An instruction is the lowest level command that can be executed by the microprocessor. The instruction set is simply the list of instructions that a microprocessor will understand. CISC microprocessors typically have 100-150 instructions, while RISC microprocessors tend to have 70-80 instructions.

Many of the extra instructions on CISC microprocessors are really supersets of the simpler instructions in a RISC instruction set. Thus CISC microprocessors are complex in two senses: they have more instructions and some of these instructions are complex.

The speed at which a computer can accomplish any task is a function of the number of instructions that the task has to be broken in to, the number of cycles it takes to complete one instruction, and the number of cycles that can be accomplished in one second.

Speed = (Instructions/Task) * (Cycle/Instruction) * (Time/Cycle)

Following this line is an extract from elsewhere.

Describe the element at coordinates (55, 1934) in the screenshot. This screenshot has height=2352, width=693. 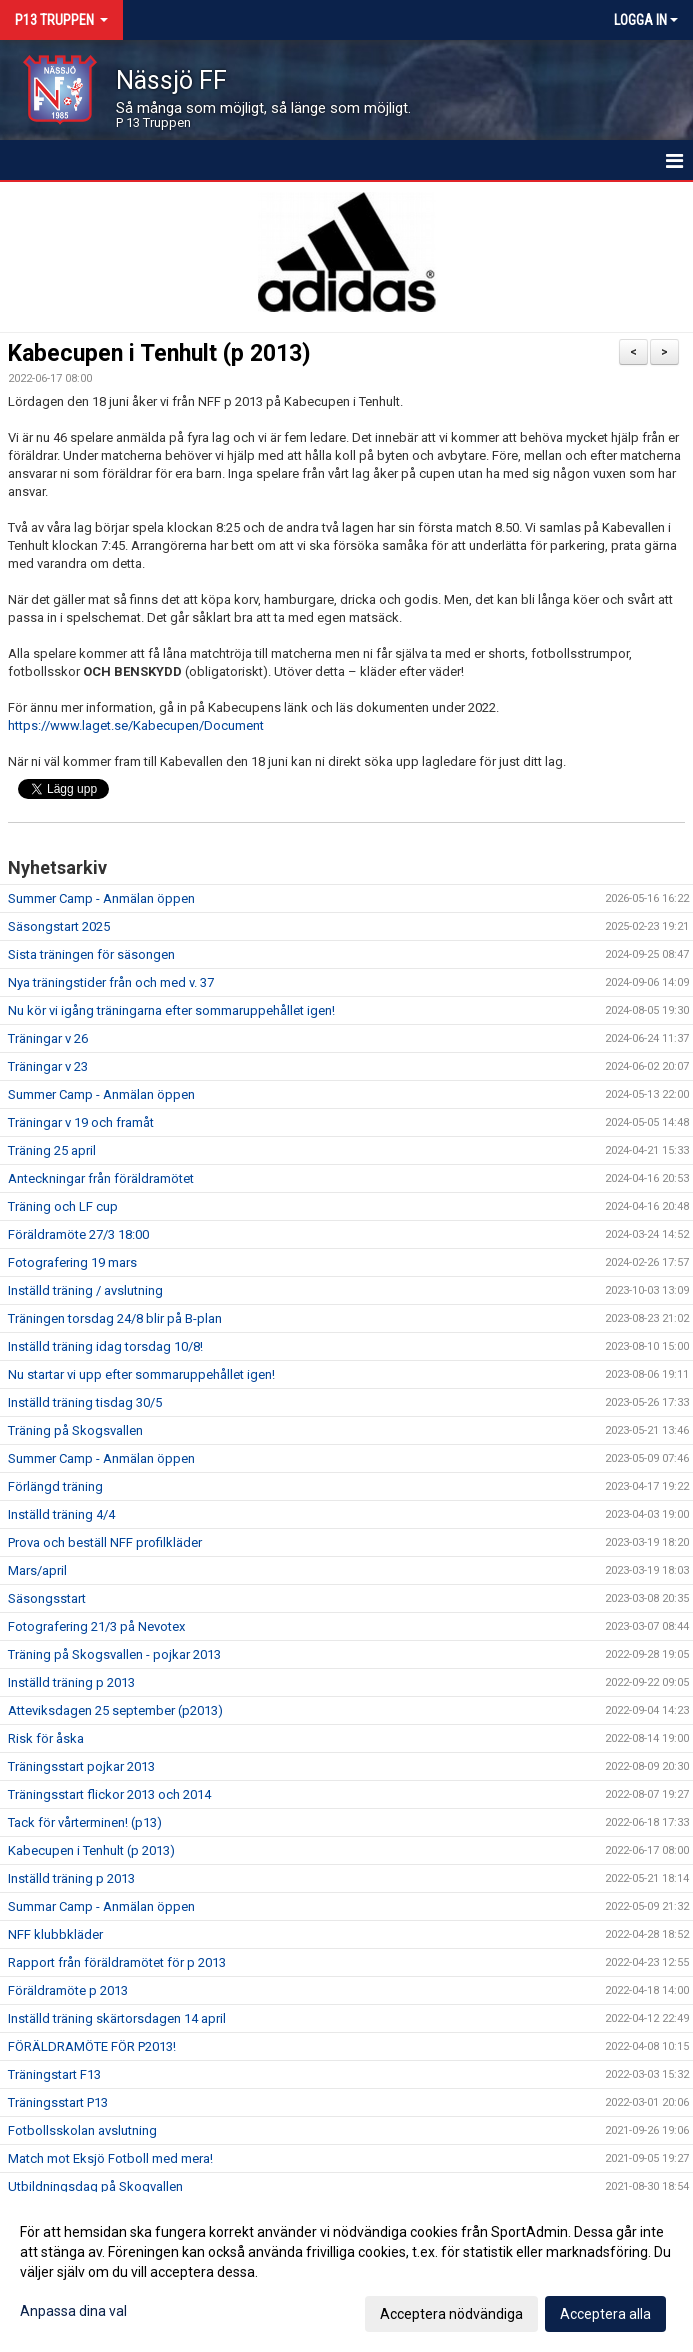
I see `NFF klubbkläder` at that location.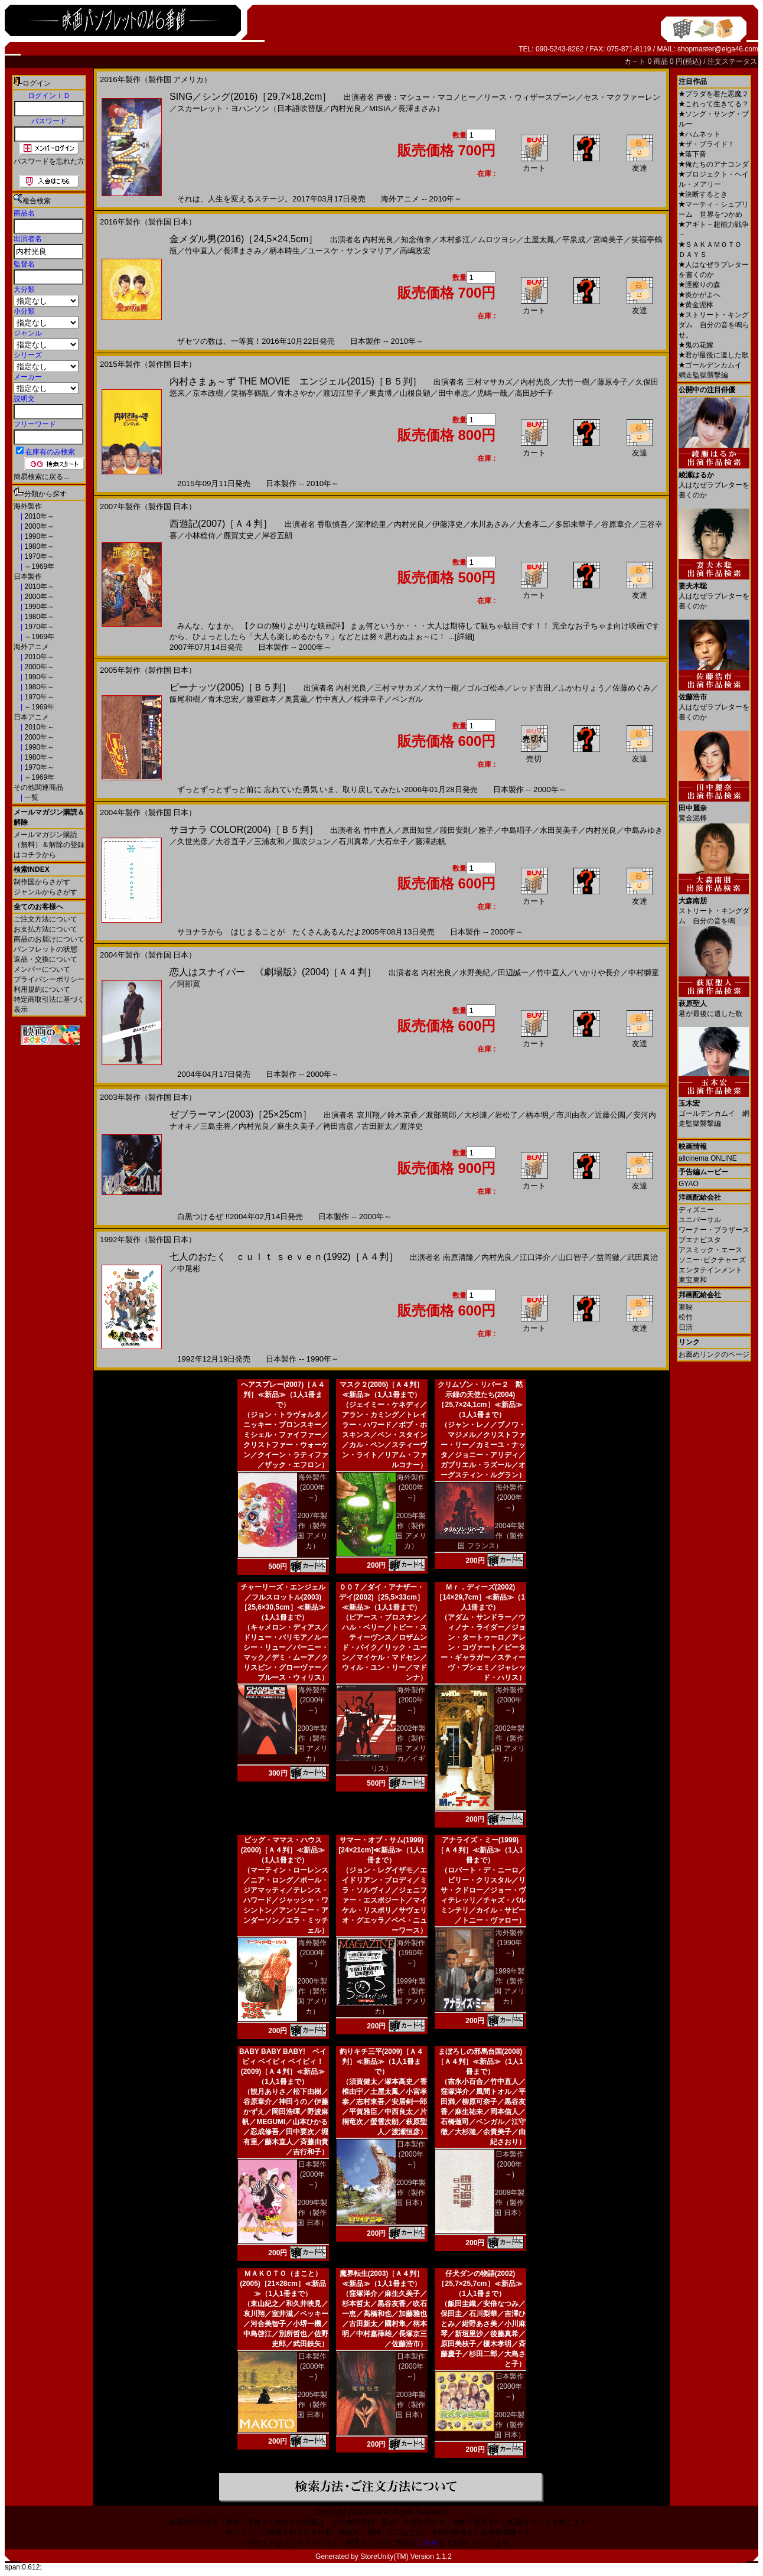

CISC microprocessors aim to achieve speed by having such a rich instruction set that it takes fewer instructions to complete a task. RISC microprocessors require more instructions to complete a given task, but they focus on reducing the number of cycles it takes to complete an instruction. Clock cycles per second is largely independent of the microprocessor architecture.

The case for higher performance of RISC based microprocessors is based on the premise that superiority in instructions per clock cycle (the MIPS rating) more than offsets the handicap of requiring more instructions to complete the task. This is highly situation dependent and the factors involved include system hardware configuration, memory speed and capacity, as well as the application software.

The performance improvements offered in current RISC based workstations has very little to do with inherent differences in RISC/CISC architectures. The Intel 80486 and Motorola 68040 are the first generation of CISC microprocessors that specifically set speed as a performance objective. There performance compares very well with RISC microprocessors.

The factors that make the difference are the non RISC/CISC parts of the systems, that is, register capacity, cache memory, pipelining and floating point processing. Thus it would be easy to see CISC processors evolve and match the RISC performance, in part by adopting some of the features currently associated with RISC but that are in fact independent of it.

We believe that the future will see a convergence of microprocessor architectures as the CISC designers adopt some of the features of RISC microprocessors, and RISC microprocessors enlarge their instruction set so as to improve performance.

In fact we're already seeing this. The IBM RS/6000 microprocessor that powers IBM's RISC System/6000 systems is actually more complex than the CISC based design of the Intel 80386. The RS/6000 has 184 instructions and the 80386 has 150 instructions.

Summary

• RISC and CISC are merely different design methodologies. Neither is inherently superior to the other.
   
• CISC architectures are equally capable of evolving to the levels of performance being claimed by RISC.

The performance of microprocessor based computers is a function of more factors than just the microprocessor.